Adelphi's Alice Brown Early Learning Center (ELC) has another approach to technology. Smartphones and tablets are out. Blocks and song circles are in.
Some preschools emphasize technology as early preparation for the careers of the future. But in an era when even Apple’s investors are warning that children are becoming addicted to devices, Adelphi’s Alice Brown Early Learning Center (ELC) has another approach to technology. Smartphones and tablets are out. Blocks and song circles are in.
“All the recent research on brain development and technology shows that what really helps children learn are warm, loving, reciprocal relationships,” said Laura Ludlam, M.S.Ed. ’00, director of the center. “We’re not against technology. We’re looking at what’s going to give children a firm foundation for future growth and success.”
Approximately 75 children attend the ELC. They range in age from 18 months to 5 years.

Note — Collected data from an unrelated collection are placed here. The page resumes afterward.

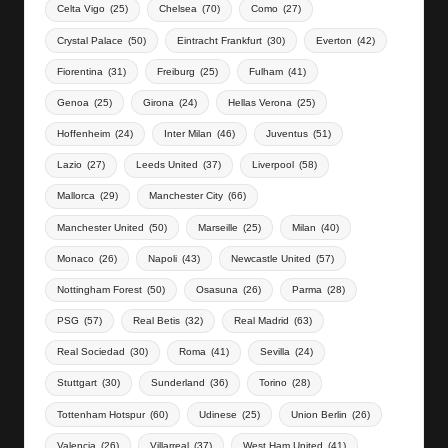
Celta Vigo
(25)
Chelsea
(70)
Como
(27)
Crystal Palace
(50)
Eintracht Frankfurt
(30)
Everton
(42)
Fiorentina
(31)
Freiburg
(25)
Fulham
(41)
Genoa
(25)
Girona
(24)
Hellas Verona
(25)
Hoffenheim
(24)
Inter Milan
(46)
Juventus
(51)
Lazio
(27)
Leeds United
(37)
Liverpool
(58)
Mallorca
(29)
Manchester City
(66)
Manchester United
(50)
Marseille
(25)
Milan
(40)
Monaco
(26)
Napoli
(43)
Newcastle United
(57)
Nottingham Forest
(50)
Osasuna
(26)
Parma
(28)
PSG
(57)
Real Betis
(32)
Real Madrid
(63)
Real Sociedad
(30)
Roma
(41)
Sevilla
(24)
Stuttgart
(30)
Sunderland
(36)
Torino
(28)
Tottenham Hotspur
(60)
Udinese
(25)
Union Berlin
(26)
Valencia
(26)
Villarreal
(37)
West Ham United
(41)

The classroom for the youngest children has no technology at all, but in the classrooms for mixed groups of 3-, 4- and 5-year-olds, there are indeed computers with children’s programming and internet service. But they get surprisingly limited use, said Ludlam, who added, “Truthfully, children are much more interested in being actively engaged with materials and people.”
The ELC is also a training ground for Adelphi undergraduates majoring in fields related to early childhood. Ludlam sees the center’s low-tech approach benefiting them as well.
At lunch, she often sees tables full of college students lost in their phones, right next to each other but not interacting. Something amazing happens, though, when the undergraduates put away their phones and join the children, she said. Children, students, teachers—they all play.